The investigation of this case posed a great challenge to the Toronto Police Service. The lead investigators had the option of undertaking door-to-door canvassing in order to identify possible sexual offenders, whose number ran into hundreds. They had also received more than 2,000 tips from the public. The huge amount of work awaiting the investigators led them to considering forensics to Help them in solving the case. A trace evidence scientist at the forensic science laboratory examined the victim’s tapings, which led the investigators to the clue that the victim had been in touch with a green carpet (Prime and Newman 12). With this lead, police officers went on a door-to-door canvassing. Police officers identified a potential suspect. The suspect, however, declined to give a voluntary DNA sample to Help the police officers in the investigation. Undercover police officers were able to obtain DNA samples from the suspect, which the investigators compared to the DNA samples obtained from the body parts. The DNA profiles matched.
The police officers apprehended the suspect, and they searched his apartment. DNA analysis showed traces of Jones’ blood in the suspect’s apartment. With the amount of evidence obtained, the suspect entered a guilty plea (Prime and Newman 12).

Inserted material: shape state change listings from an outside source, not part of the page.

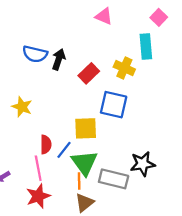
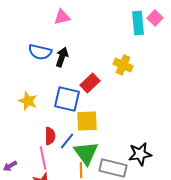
pink triangle: (104, 16) -> (62, 17), moved, turned -36
cyan rectangle: (146, 46) -> (138, 23), moved
red rectangle: (89, 73) -> (90, 83), moved
blue square: (114, 105) -> (67, 99), moved

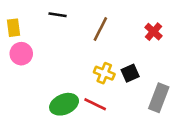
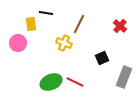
yellow rectangle: (13, 28) -> (31, 24), moved
yellow cross: (104, 73) -> (64, 43), moved

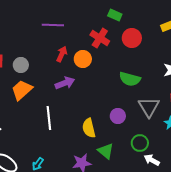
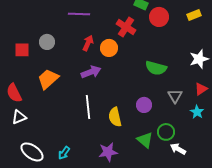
red circle: (132, 38) -> (159, 17), moved
gray circle: (21, 65) -> (47, 42), moved
gray triangle: (149, 107) -> (175, 96), size x0.7
white line: (49, 118) -> (88, 107), moved
green triangle: (106, 151) -> (145, 140), moved

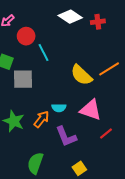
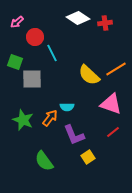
pink triangle: (91, 110) -> (111, 104), moved
green semicircle: (35, 163) -> (44, 161), turned -55
yellow square: (79, 168) -> (88, 157), moved

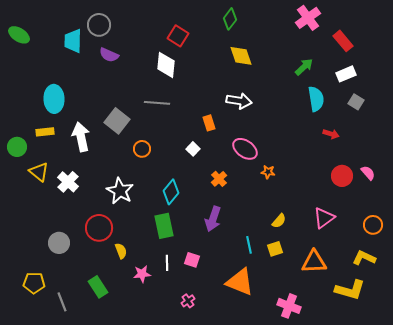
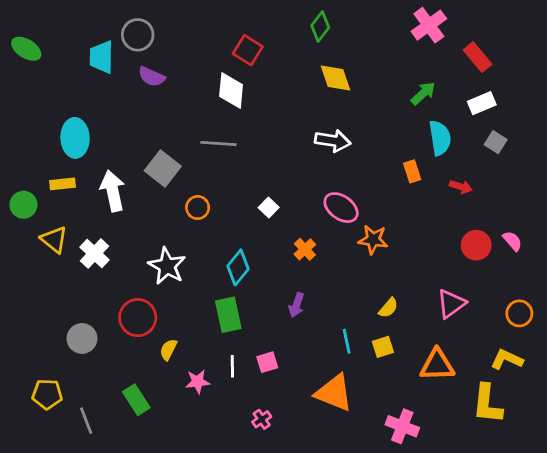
orange rectangle: (209, 123) -> (412, 171), moved
orange star: (268, 172) -> (373, 240), size x1.5
purple arrow: (213, 219) -> (296, 305), size x0.7
yellow semicircle: (121, 251) -> (168, 350), turned -133
pink square: (192, 260) -> (267, 362), turned -35
yellow L-shape: (350, 290) -> (487, 404), turned 80

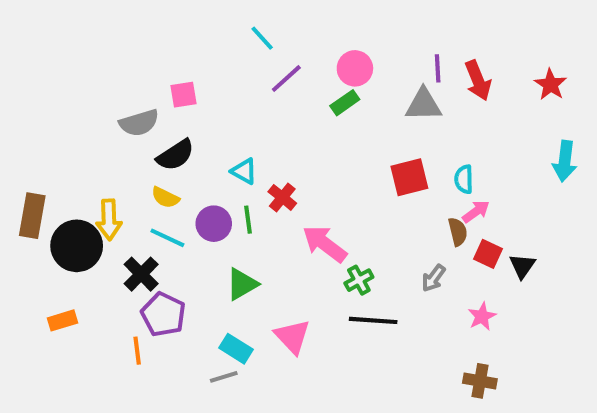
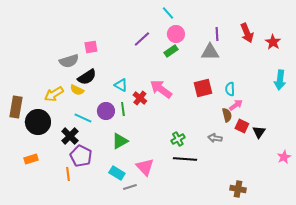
cyan line: (262, 38) -> (168, 13), moved
red arrow: (478, 80) -> (247, 33), moved
yellow semicircle: (165, 197) -> (77, 90), moved
yellow arrow: (109, 220) -> (54, 94), moved, turned 60
pink arrow: (325, 244) -> (161, 89), moved
gray arrow: (434, 278) -> (215, 138), turned 64
pink star: (482, 316) -> (284, 157), moved
gray line: (224, 377) -> (130, 187), moved

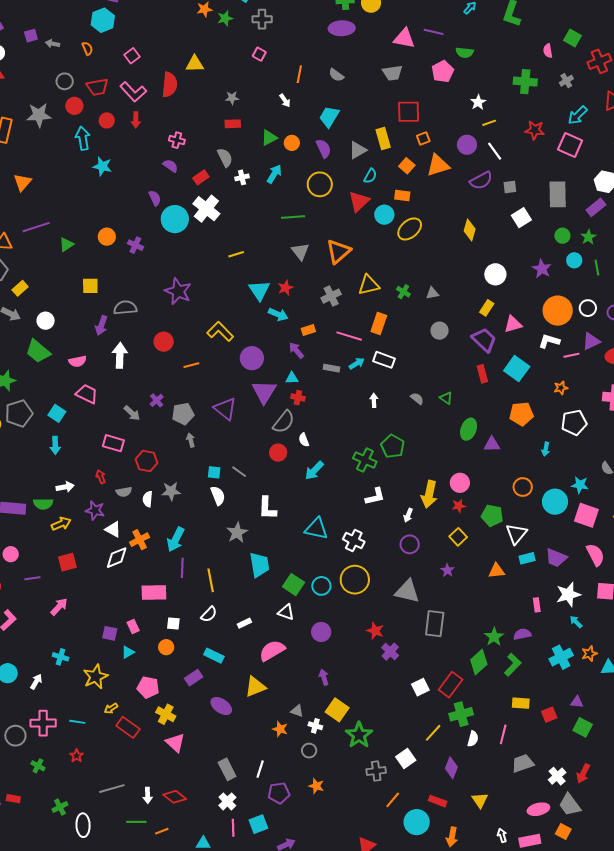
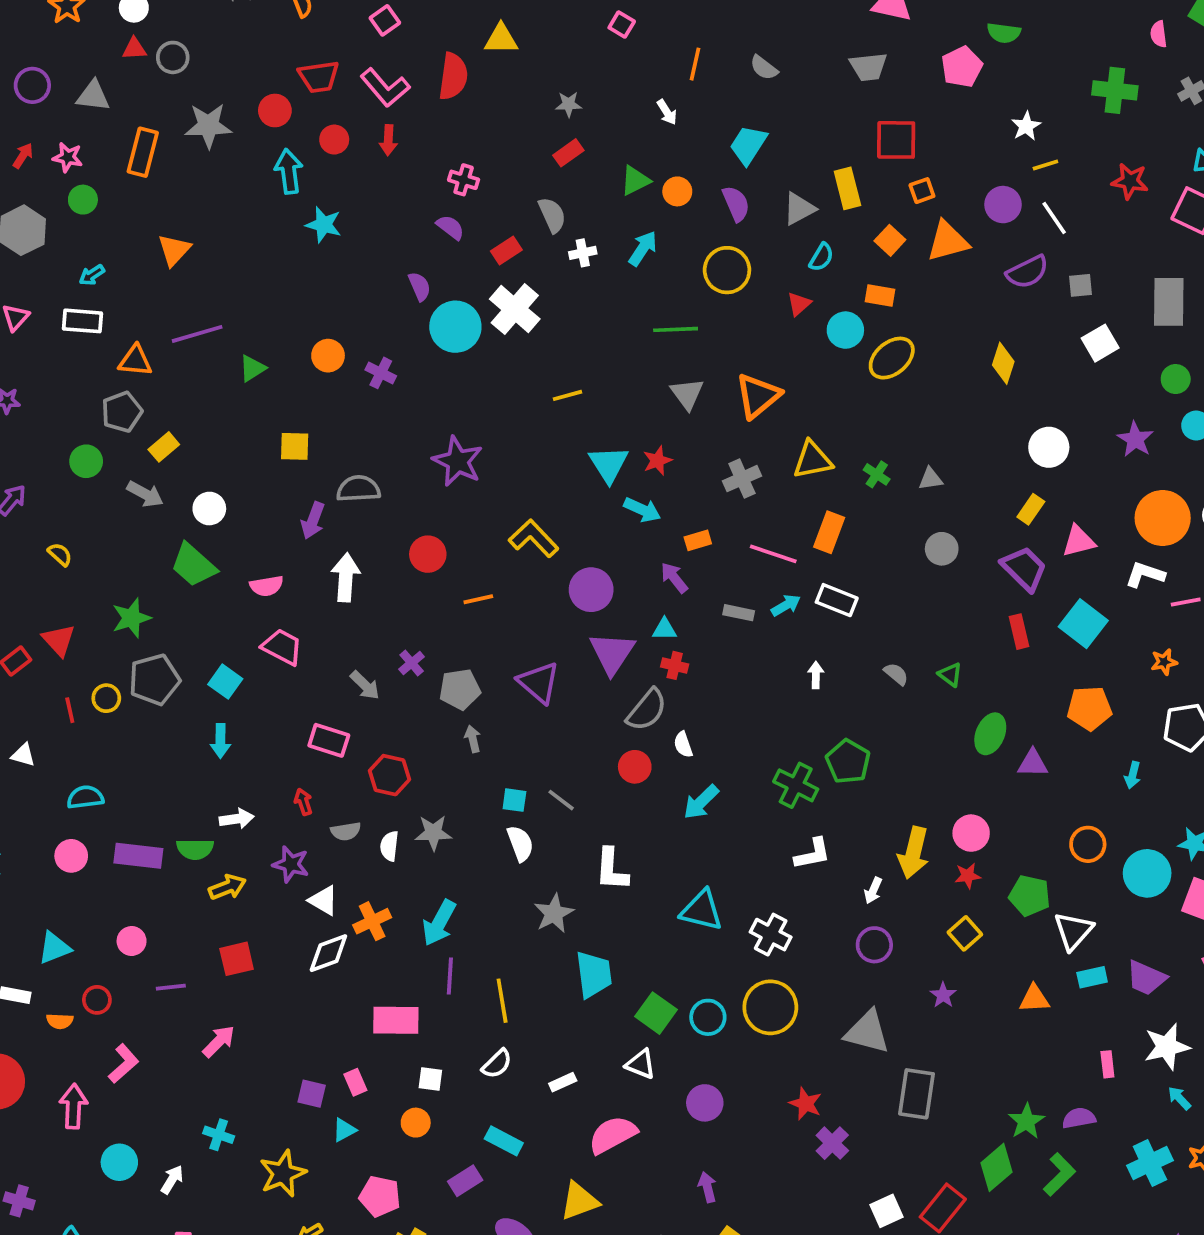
gray circle: (65, 81) -> (173, 57), moved
red rectangle: (233, 124) -> (568, 153), turned -35
red triangle: (359, 201) -> (799, 304), size x0.6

Today, countries have established DNA databanks to help investigators with information with possible suspects. In Canada, the DNA databank had an almost immediate effect. With the formation of the National DNA databank, investigators reopened a 12-year-old unresolved case, which had involved more than 1,000 suspects. The police had arrested the culprit on an unrelated crime. When investigators fed the culprit’s DNA profile into the databank, the investigators found important leads that guided them to solving the 12-year-old case.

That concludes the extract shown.